— ASSIGNMENT —
Each record should reappear exactly in your answer, minus any picture.

— RECORDS TO USE —
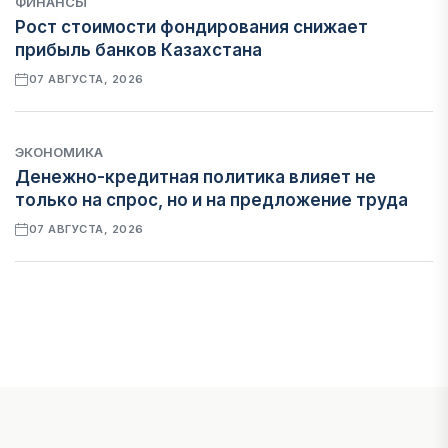
ФИНАНСЫ
Рост стоимости фондирования снижает
прибыль банков Казахстана
07 АВГУСТА, 2026
ЭКОНОМИКА
Денежно-кредитная политика влияет не
только на спрос, но и на предложение труда
07 АВГУСТА, 2026
НОВОСТИ
Проект «Сарыбулак»: китайские инвесторы
обратились в Генеральную прокуратуру
07 АВГУСТА, 2026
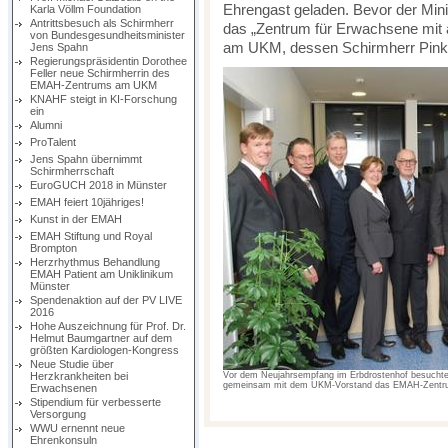
Ehrengast geladen. Bevor der Mini
Karla Völlm Foundation
Antrittsbesuch als Schirmherr
das „Zentrum für Erwachsene mit
von Bundesgesundheitsminister
am UKM, dessen Schirmherr Pinkw
Jens Spahn
Regierungspräsidentin Dorothee
Feller neue Schirmherrin des
EMAH-Zentrums am UKM
KNAHF steigt in KI-Forschung
ein
Alumni
ProTalent
Jens Spahn übernimmt
Schirmherrschaft
EuroGUCH 2018 in Münster
EMAH feiert 10jähriges!
Kunst in der EMAH
EMAH Stiftung und Royal
Brompton
Herzrhythmus Behandlung
EMAH Patient am Uniklinikum
Münster
Spendenaktion auf der PV LIVE
2016
Hohe Auszeichnung für Prof. Dr.
Helmut Baumgartner auf dem
größten Kardiologen-Kongress
Neue Studie über
Herzkrankheiten bei
Vor dem Neujahrsempfang im Erbdrostenhof besuchte In
gemeinsam mit dem UKM-Vorstand das EMAH-Zentr
Erwachsenen
Stipendium für verbesserte
Versorgung
WWU ernennt neue
Ehrenkonsuln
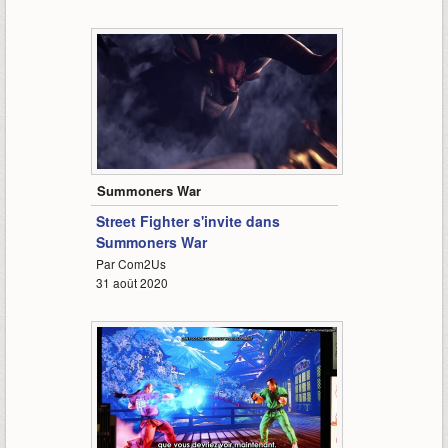
0:52
Summoners War
Street Fighter s'invite dans
Summoners War
Par Com2Us
31 août 2020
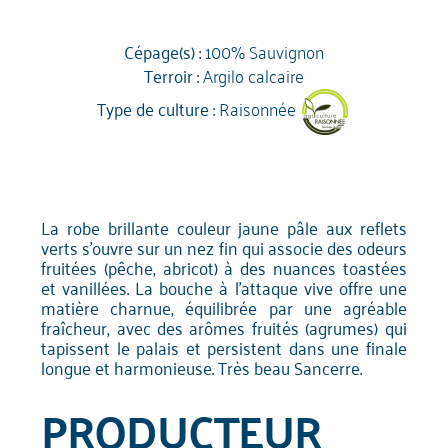
Cépage(s) :
100% Sauvignon
Terroir :
Argilo calcaire
Type de culture :
Raisonnée
La robe brillante couleur jaune pâle aux reflets
verts s'ouvre sur un nez fin qui associe des odeurs
fruitées (pêche, abricot) à des nuances toastées
et vanillées. La bouche à l'attaque vive offre une
matière charnue, équilibrée par une agréable
fraîcheur, avec des arômes fruités (agrumes) qui
tapissent le palais et persistent dans une finale
longue et harmonieuse. Très beau Sancerre.
PRODUCTEUR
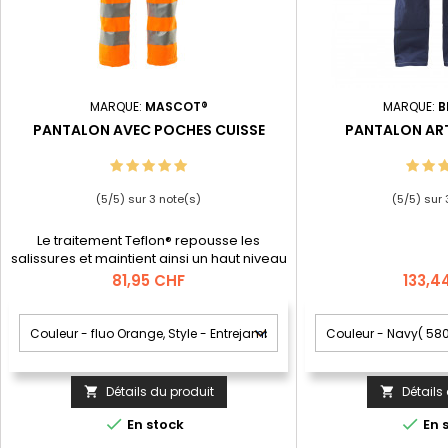
MARQUE:
MASCOT®
MARQUE:
B
PANTALON AVEC POCHES CUISSE
PANTALON AR
(
5
/
5
) sur
3
note(s)
(
5
/
5
) sur
Le traitement Teflon® repousse les
salissures et maintient ainsi un haut niveau
de visibilité.; Facilement rallongeable de 3
Prix
Prix
81,95 CHF
133,4
cm en décousant la couture rouge sur le
revers.; Poche cuisse avec patte et
boutons-pression cachés.; Triples
coutures ultra-résistantes sur les jambes
et l'entrejambe pour prolonger la durée
de vie du produit.; Forme ergonomique...
Détails du produit
Détails




En stock
En 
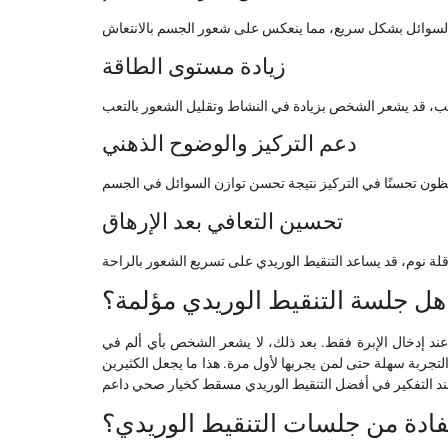
زيادة مستوى الطاقة
دعم التركيز والوضوح الذهني
تحسين التعافي بعد الإرهاق
هل جلسة التنقيط الوريدي مؤلمة؟
 إدخال الإبرة فقط. بعد ذلك، لا يشعر الشخص بأي ألم في
التجربة سهلة حتى لمن يجربها لأول مرة. هذا ما يجعل الكثيرين
فادة من جلسات التنقيط الوريدي؟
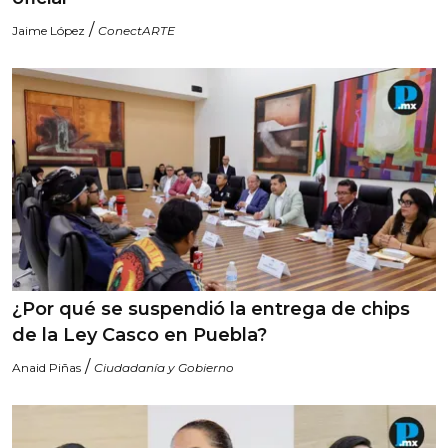
/
Jaime López
ConectARTE
¿Por qué se suspendió la entrega de chips
de la Ley Casco en Puebla?
/
Anaid Piñas
Ciudadanía y Gobierno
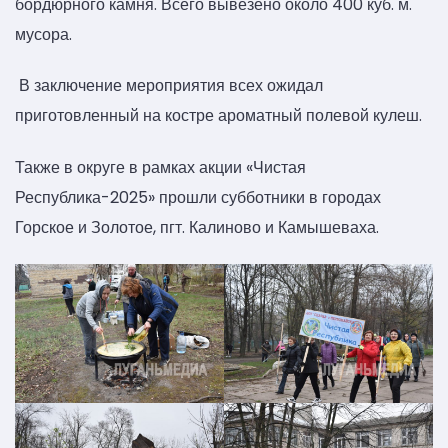
бордюрного камня. Всего вывезено около 400 куб. м.
мусора.
В заключение мероприятия всех ожидал
приготовленный на костре ароматный полевой кулеш.
Также в округе в рамках акции «Чистая
Республика-2025» прошли субботники в городах
Горское и Золотое, пгт. Калиново и Камышеваха.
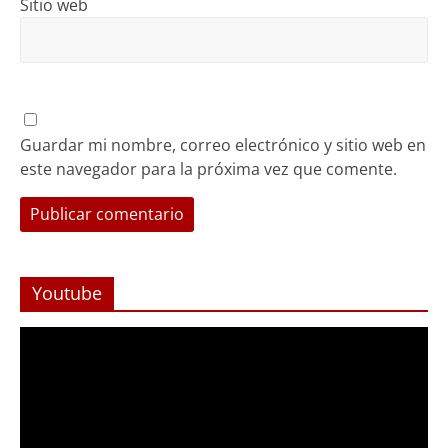
Sitio web
Guardar mi nombre, correo electrónico y sitio web en
este navegador para la próxima vez que comente.
Youtube
Reproductor
de
Video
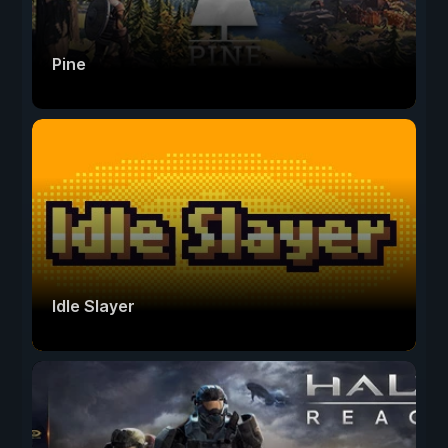
Pine
Idle Slayer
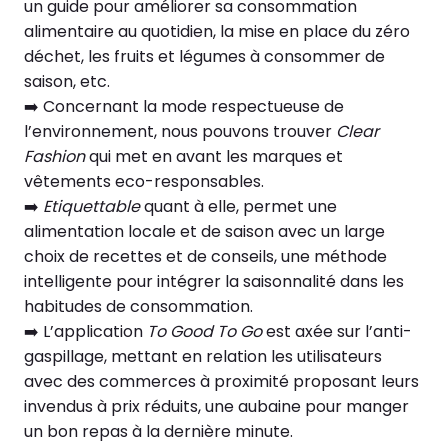
un guide pour améliorer sa consommation
alimentaire au quotidien, la mise en place du zéro
déchet, les fruits et légumes à consommer de
saison, etc.
➡️ Concernant la mode respectueuse de
l’environnement, nous pouvons trouver
Clear
Fashion
qui met en avant les marques et
vêtements eco-responsables.
➡️
Etiquettable
quant à elle, permet une
alimentation locale et de saison avec un large
choix de recettes et de conseils, une méthode
intelligente pour intégrer la saisonnalité dans les
habitudes de consommation.
➡️ L’application
To Good To Go
est axée sur l’anti-
gaspillage, mettant en relation les utilisateurs
avec des commerces à proximité proposant leurs
invendus à prix réduits, une aubaine pour manger
un bon repas à la dernière minute.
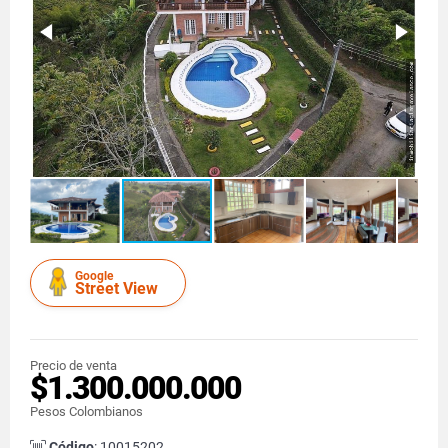
Google
Street View
Precio de venta
$1.300.000.000
Pesos Colombianos
Código
: 10015202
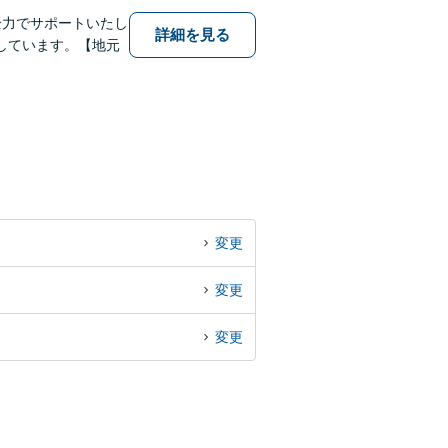
全力でサポートいたし
詳細を見る
しています。【地元
変更
変更
変更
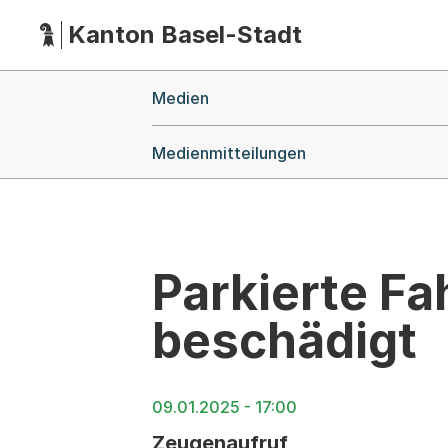
Kanton Basel-Stadt
Hauptnavigation
(Dieser Link führt zur Startseite)
Breadcrumb-Navigation
Medien
Medienmitteilungen
Parkierte Fa
beschädigt
09.01.2025 - 17:00
Zeugenaufruf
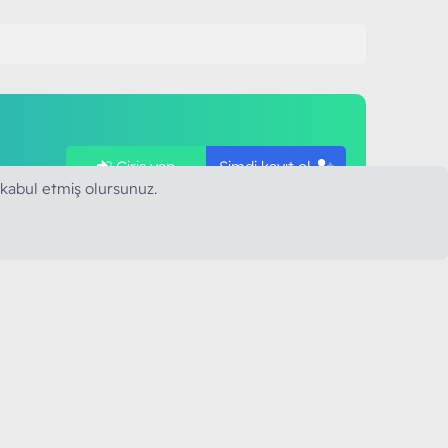
Giriş yap
Şimdi kayıt ol
ye
 kabul etmiş olursunuz.
SAPLARIMIZ
MODART PC BILIŞIM
YAYINCILIK TİC. LTD. ŞTİ.
mail :
iletisim@modartpc.com
Adres : Türkiye/İstanbul
......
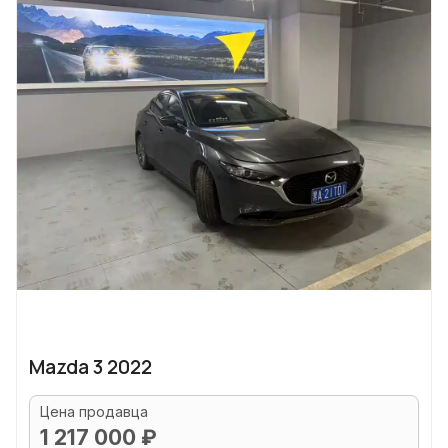
Mazda 3 2022
Цена продавца
1 217 000 ₽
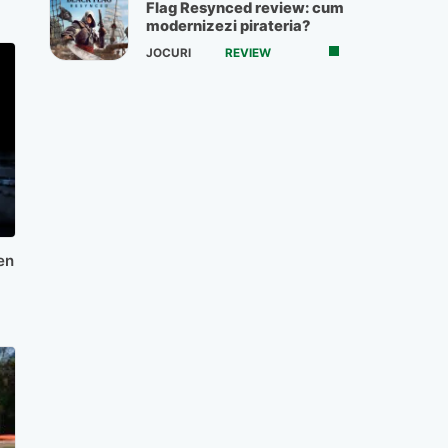
Flag Resynced review: cum
modernizezi pirateria?
JOCURI
REVIEW
en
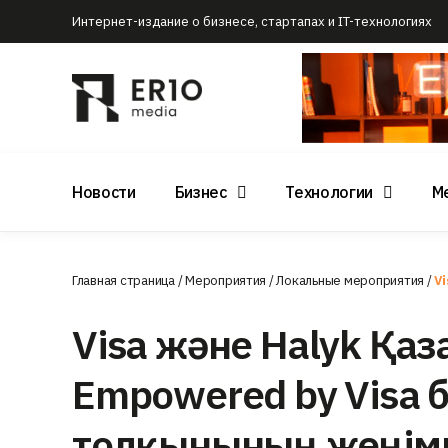
Интернет-издание о бизнесе, стартапах и IT-технологиях
Новости
Бизнес
Технологии
М
Главная страница
/
Мероприятия
/
Локальные мероприятия
/
V
Visa және Halyk Қаз
Empowered by Visa 
толқынының жеңім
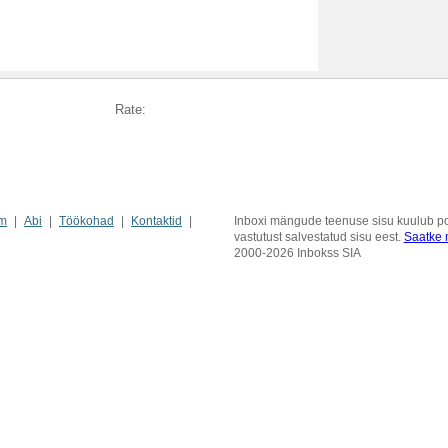
Rate:
m
Abi
Töökohad
Kontaktid
Inboxi mängude teenuse sisu kuulub pos
vastutust salvestatud sisu eest.
Saatke m
2000-2026 Inbokss SIA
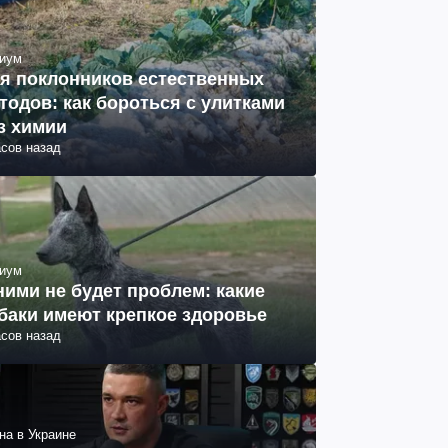
иум
я поклонников естественных
тодов: как бороться с улитками
з химии
асов назад
иум
ними не будет проблем: какие
баки имеют крепкое здоровье
асов назад
на в Украине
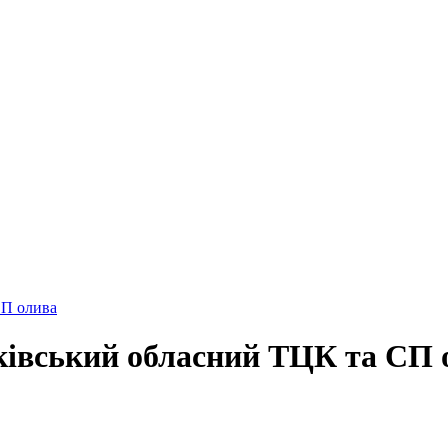
СП олива
ківський обласний ТЦК та СП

— FINISHED EXERCISE —
ФИНАНСЫ
Рост стоимости фондирования снижает
прибыль банков Казахстана
07 АВГУСТА, 2026
ЭКОНОМИКА
Денежно-кредитная политика влияет не
только на спрос, но и на предложение труда
07 АВГУСТА, 2026
НОВОСТИ
Проект «Сарыбулак»: китайские инвесторы
обратились в Генеральную прокуратуру
07 АВГУСТА, 2026
Ehrengast geladen. Bevor der Mini
Karla Völlm Foundation
Antrittsbesuch als Schirmherr
das „Zentrum für Erwachsene mit
von Bundesgesundheitsminister
am UKM, dessen Schirmherr Pinkw
Jens Spahn
Regierungspräsidentin Dorothee
Feller neue Schirmherrin des
EMAH-Zentrums am UKM
KNAHF steigt in KI-Forschung
ein
Alumni
ProTalent
Jens Spahn übernimmt
Schirmherrschaft
EuroGUCH 2018 in Münster
EMAH feiert 10jähriges!
Kunst in der EMAH
EMAH Stiftung und Royal
Brompton
Herzrhythmus Behandlung
EMAH Patient am Uniklinikum
Münster
Spendenaktion auf der PV LIVE
2016
Hohe Auszeichnung für Prof. Dr.
Helmut Baumgartner auf dem
größten Kardiologen-Kongress
Neue Studie über
Herzkrankheiten bei
Vor dem Neujahrsempfang im Erbdrostenhof besuchte In
gemeinsam mit dem UKM-Vorstand das EMAH-Zentr
Erwachsenen
Stipendium für verbesserte
Versorgung
WWU ernennt neue
Ehrenkonsuln
0:52
Summoners War
Street Fighter s'invite dans
Summoners War
Par Com2Us
31 août 2020
Cépage(s) :
100% Sauvignon
Terroir :
Argilo calcaire
Type de culture :
Raisonnée
La robe brillante couleur jaune pâle aux reflets
verts s'ouvre sur un nez fin qui associe des odeurs
fruitées (pêche, abricot) à des nuances toastées
et vanillées. La bouche à l'attaque vive offre une
matière charnue, équilibrée par une agréable
fraîcheur, avec des arômes fruités (agrumes) qui
tapissent le palais et persistent dans une finale
longue et harmonieuse. Très beau Sancerre.
PRODUCTEUR
MARQUE:
MASCOT®
MARQUE:
B
PANTALON AVEC POCHES CUISSE
PANTALON AR
(
5
/
5
) sur
3
note(s)
(
5
/
5
) sur
Le traitement Teflon® repousse les
salissures et maintient ainsi un haut niveau
de visibilité.; Facilement rallongeable de 3
Prix
Prix
81,95 CHF
133,4
cm en décousant la couture rouge sur le
revers.; Poche cuisse avec patte et
boutons-pression cachés.; Triples
coutures ultra-résistantes sur les jambes
et l'entrejambe pour prolonger la durée
de vie du produit.; Forme ergonomique...
Détails du produit
Détails




En stock
En 
زيادة مستوى الطاقة
دعم التركيز والوضوح الذهني
تحسين التعافي بعد الإرهاق
هل جلسة التنقيط الوريدي مؤلمة؟
 إدخال الإبرة فقط. بعد ذلك، لا يشعر الشخص بأي ألم في
التجربة سهلة حتى لمن يجربها لأول مرة. هذا ما يجعل الكثيرين
فادة من جلسات التنقيط الوريدي؟
/
Jaime López
ConectARTE
¿Por qué se suspendió la entrega de chips
de la Ley Casco en Puebla?
/
Anaid Piñas
Ciudadanía y Gobierno
бордюрного камня. Всего вывезено около 400 куб. м.
мусора.
В заключение мероприятия всех ожидал
приготовленный на костре ароматный полевой кулеш.
Также в округе в рамках акции «Чистая
Республика-2025» прошли субботники в городах
Горское и Золотое, пгт. Калиново и Камышеваха.
Sitio web
Guardar mi nombre, correo electrónico y sitio web en
este navegador para la próxima vez que comente.
Youtube
Reproductor
de
Video
Pine
Idle Slayer
un guide pour améliorer sa consommation
alimentaire au quotidien, la mise en place du zéro
déchet, les fruits et légumes à consommer de
saison, etc.
➡️ Concernant la mode respectueuse de
l’environnement, nous pouvons trouver
Clear
Fashion
qui met en avant les marques et
vêtements eco-responsables.
➡️
Etiquettable
quant à elle, permet une
alimentation locale et de saison avec un large
choix de recettes et de conseils, une méthode
intelligente pour intégrer la saisonnalité dans les
habitudes de consommation.
➡️ L’application
To Good To Go
est axée sur l’anti-
gaspillage, mettant en relation les utilisateurs
avec des commerces à proximité proposant leurs
invendus à prix réduits, une aubaine pour manger
un bon repas à la dernière minute.
Google
Street View
Precio de venta
$1.300.000.000
Pesos Colombianos
Código
: 10015202
全力でサポートいたし
詳細を見る
しています。【地元
変更
変更
変更
Kanton Basel-Stadt
Hauptnavigation
(Dieser Link führt zur Startseite)
Breadcrumb-Navigation
Medien
Medienmitteilungen
Parkierte Fa
beschädigt
09.01.2025 - 17:00
Zeugenaufruf
Giriş yap
Şimdi kayıt ol
ye
 kabul etmiş olursunuz.
SAPLARIMIZ
MODART PC BILIŞIM
YAYINCILIK TİC. LTD. ŞTİ.
mail :
iletisim@modartpc.com
Adres : Türkiye/İstanbul
......
Mazda 3 2022
Цена продавца
1 217 000 ₽
Flag Resynced review: cum
modernizezi pirateria?
JOCURI
REVIEW
en
Интернет-издание о бизнесе, стартапах и IT-технологиях
Новости
Бизнес
Технологии
М
Главная страница
/
Мероприятия
/
Локальные мероприятия
/
V
Visa және Halyk Қаз
Empowered by Visa 
толқынының жеңім
Rate:
m
Abi
Töökohad
Kontaktid
Inboxi mängude teenuse sisu kuulub pos
vastutust salvestatud sisu eest.
Saatke m
2000-2026 Inbokss SIA
иум
я поклонников естественных
тодов: как бороться с улитками
з химии
асов назад
иум
ними не будет проблем: какие
баки имеют крепкое здоровье
асов назад
на в Украине
СП олива
ківський обласний ТЦК та СП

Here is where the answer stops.